Choose the base domain for your Cisco AI Defense organization's region:

- US: `https://api.security.cisco.com/api/ai-defense/v1/aibom/analysis`
- APJ: `https://api.apj.security.cisco.com/api/ai-defense/v1/aibom/analysis`
- EU: `https://api.eu.security.cisco.com/api/ai-defense/v1/aibom/analysis`
- UAE: `https://api.uae.security.cisco.com/api/ai-defense/v1/aibom/analysis`

## Testing

```bash
cd aibom
uv run pytest tests -v
```

## Output Formats

### Plaintext output

```text
--- AI BOM Analysis Report ---

--- Results for source: langchain-app:latest ---

[+] Found 4 MODEL:
  - Name: langchain_community.llms.openai.OpenAI
    Model: gpt-3.5-turbo-instruct
    Source: /app/comprehensive_langchain_app.py:32
...
--- End of Report: Found 42 total components across all sources. ---
```

### JSON output

```json
{
  "aibom_analysis": {
    "metadata": {
      "run_id": "...",
      "analyzer_version": "<analyzer-version>",
      "started_at": "2025-01-01T00:00:00Z",
      "completed_at": "2025-01-01T00:00:10Z"
    },
    "sources": {
      "langchain-app:latest": {
        "components": {
          "model": [
            {
              "name": "langchain_community.llms.openai.OpenAI",
              "file_path": "/app/app.py",
              "line_number": 32,
              "category": "model",
              "model_name": "gpt-3.5-turbo",
              "workflows": []
            }
          ]
        },
        "relationships": [
          {
            "source_instance_id": "...",
            "target_instance_id": "...",
            "label": "USES_LLM",
            "source_name": "...",
            "target_name": "...",
            "source_category": "agent",
            "target_category": "model"
          }
        ],
        "workflows": [
          {
            "id": "...",
            "function": "module.flow",
            "file_path": "/app/app.py",
            "line": 10,
            "distance": 0
          }
        ],
        "total_components": 42,
        "total_workflows": 7,
        "summary": {
          "status": "completed",
          "source_kind": "container"
        }
      }
    },
    "summary": {
      "total_sources": 1,
      "total_components": 42,
      "total_relationships": 3,
      "total_workflows": 7,
      "categories": {
        "model": 4,
        "tool": 8
      }
    },
    "errors": []
  }
}
```

## UI Mode

`--output-format ui` starts a FastAPI server that serves the analyzed components:

```bash
cisco-aibom analyze /path/to/project --output-format ui
```

Endpoints:

- `GET /api/components`
- `GET /api/components/types`
- `GET /api/components/{id}`
- `GET /health`

The React UI in `ui/` can connect to this server.
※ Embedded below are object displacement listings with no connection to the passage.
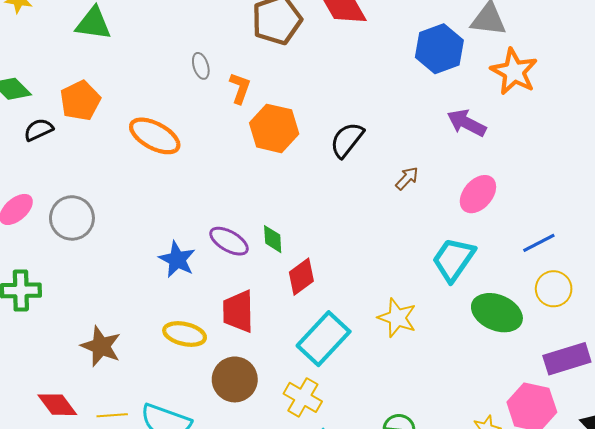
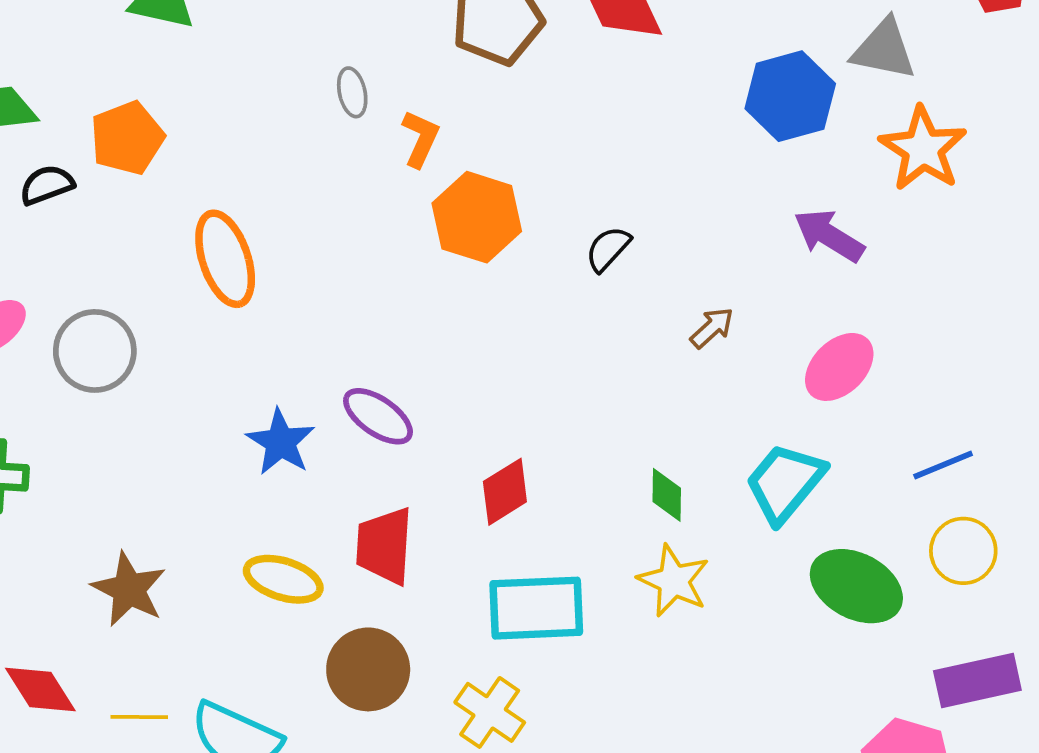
orange ellipse: (155, 136) -> (225, 259), moved, turned 39
black semicircle: (347, 140) -> (608, 249), size x0.7
green diamond: (273, 239) -> (667, 495), moved
cyan rectangle: (324, 339) -> (536, 608), turned 40

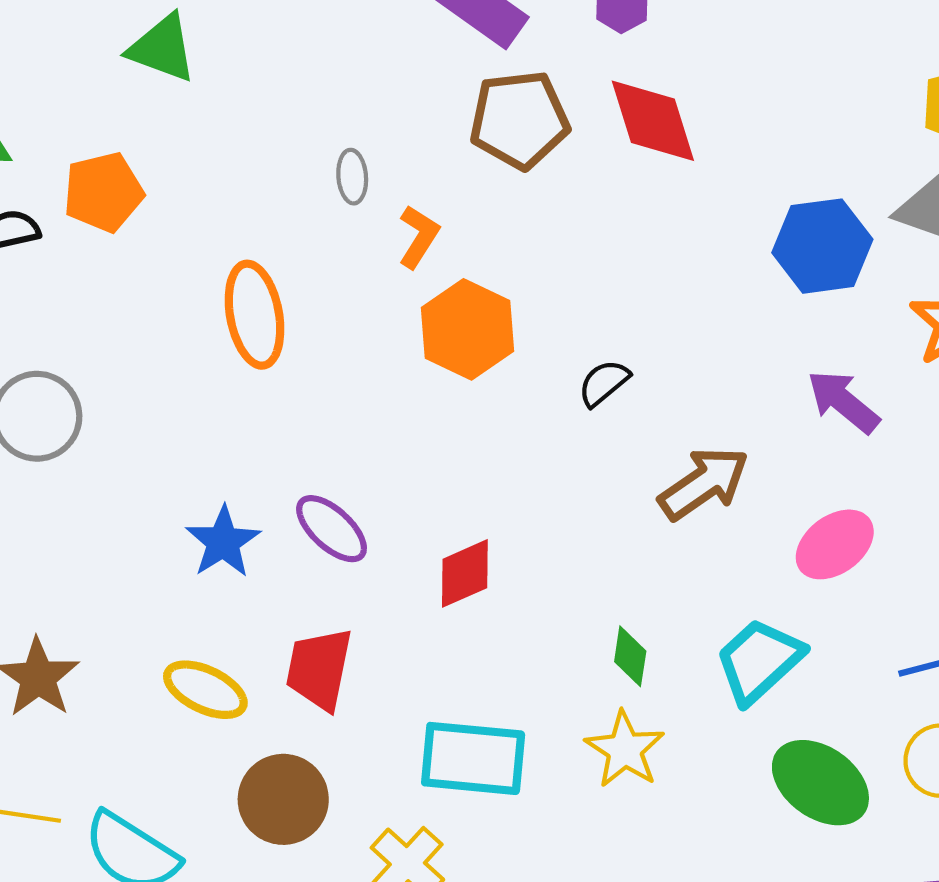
orange ellipse: (225, 259) -> (255, 315), moved
brown arrow: (712, 328) -> (704, 483), size x1.8
red diamond: (505, 492) -> (465, 573), moved

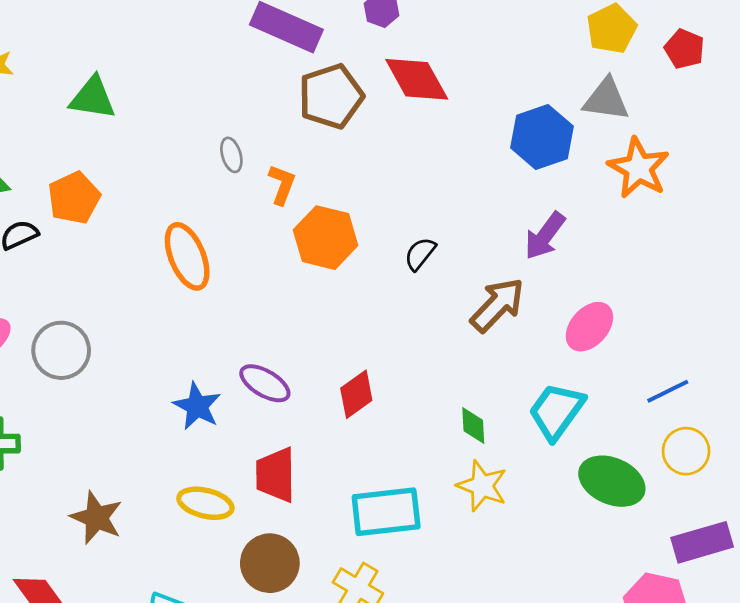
purple arrow: (843, 402) -> (545, 236), moved, turned -81

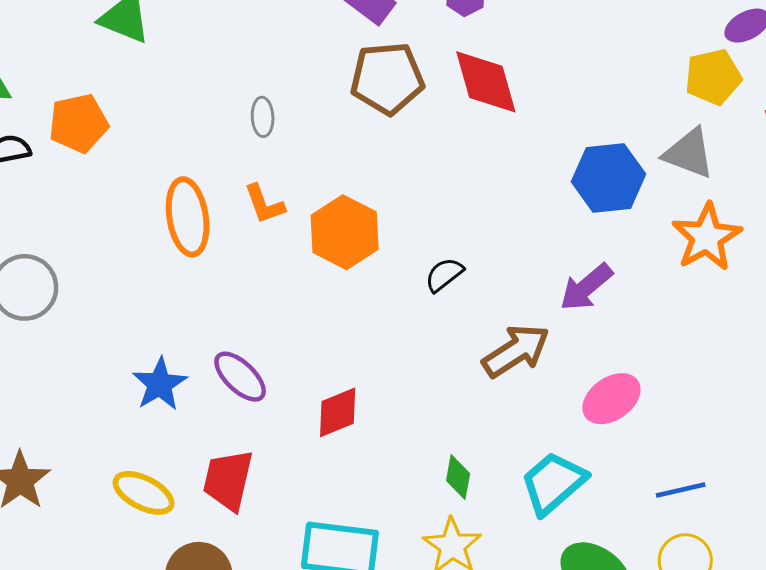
orange L-shape: (282, 185) -> (264, 204), moved, turned 126

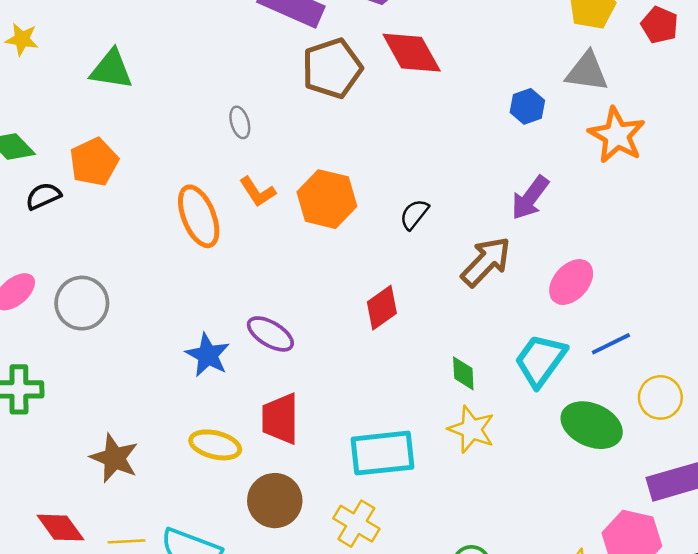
blue hexagon: (609, 178) -> (527, 106), size x0.6
red diamond: (338, 412) -> (382, 308), moved
blue line: (681, 490) -> (611, 344), moved

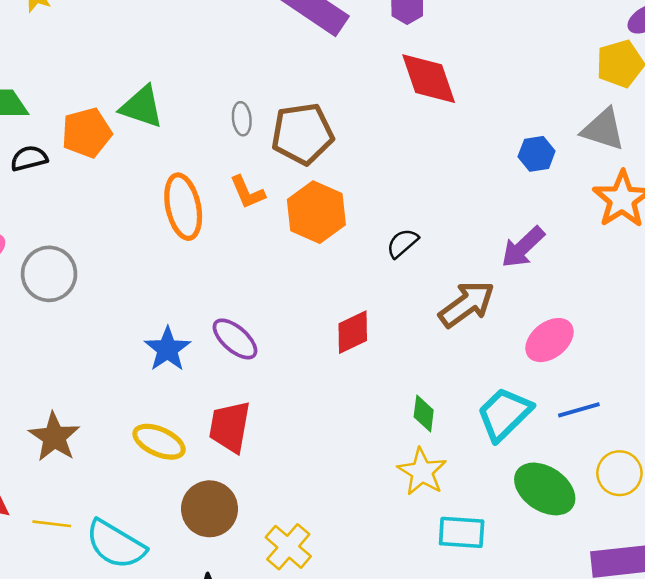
brown pentagon: (332, 68) -> (302, 134), moved
green triangle: (111, 69) -> (142, 107), moved
cyan rectangle: (382, 453) -> (462, 532), moved, size x0.7

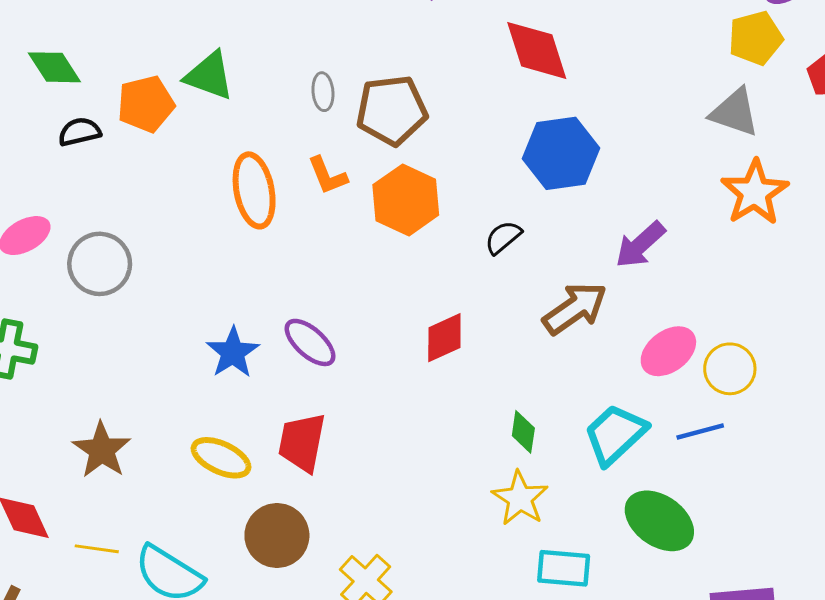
blue hexagon: (537, 154) -> (561, 153), moved, size x1.8
yellow circle: (619, 473) -> (730, 369), moved

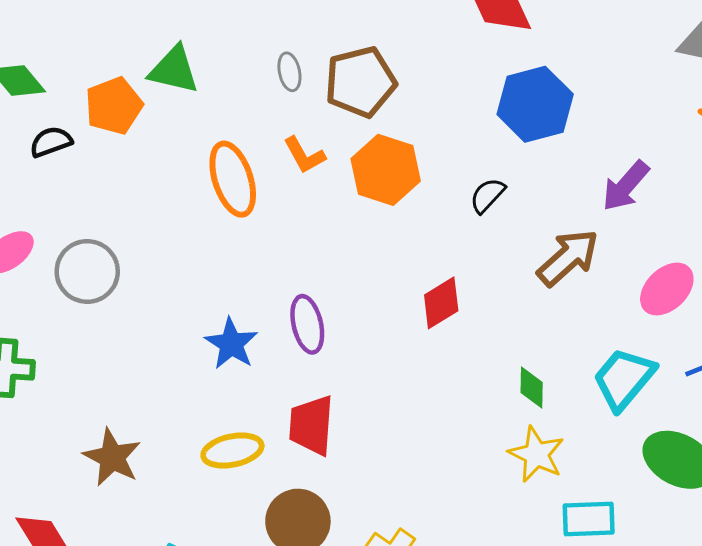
purple ellipse: (310, 342) -> (307, 324), turned 42
yellow ellipse: (221, 458) -> (232, 451), turned -30

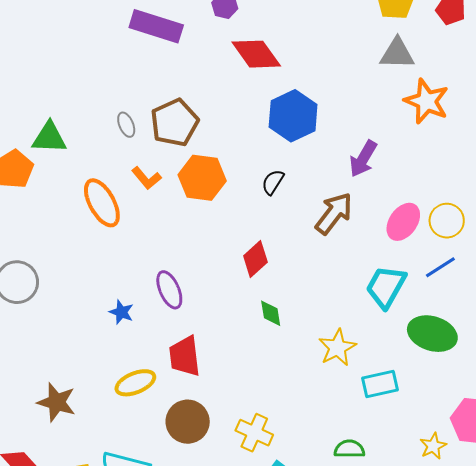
blue star: (231, 344) -> (121, 312), size x0.7
green diamond: (532, 388) -> (271, 313), moved
yellow star: (536, 454) -> (337, 348), turned 30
See `docs/UI_README.md` and `docs/API_SERVER_README.md` for details.

## Technical Details

- **Parsing:** `libcst` extracts fully qualified names for calls, decorators, type annotations, and context managers.
- **Catalog matching:** Symbols are matched against the DuckDB `component_catalog` table using their fully qualified IDs.
- **Workflow analysis:** The AST-based workflow analyzer associates components with the functions that call into them.
- **Relationships:** Agent arguments are inspected for tool/LLM references to derive `USES_TOOL` and `USES_LLM` links.
- **LLM enrichment:** `litellm` is used only when `--llm-model` is supplied.

## Troubleshooting

- **DuckDB catalog errors:** Ensure the catalog file exists at `AIBOM_DB_PATH` (or `duckdb_file` in manifest) and that `AIBOM_DB_SHA256` (or `duckdb_sha256` in manifest) matches the file checksum. When running from source, execute from `aibom/` or set `AIBOM_MANIFEST_PATH`.
- **Docker issues:** Container analysis requires a working Docker CLI and daemon.
- **LLM configuration errors:** `--llm-api-base` is required whenever `--llm-model` is set.
- **UI server does not start:** If no components are found, the UI server exits early. Verify the target includes AI framework usage.
- **Missing output files:** `--output-file` is mandatory for `plaintext` and `json` formats.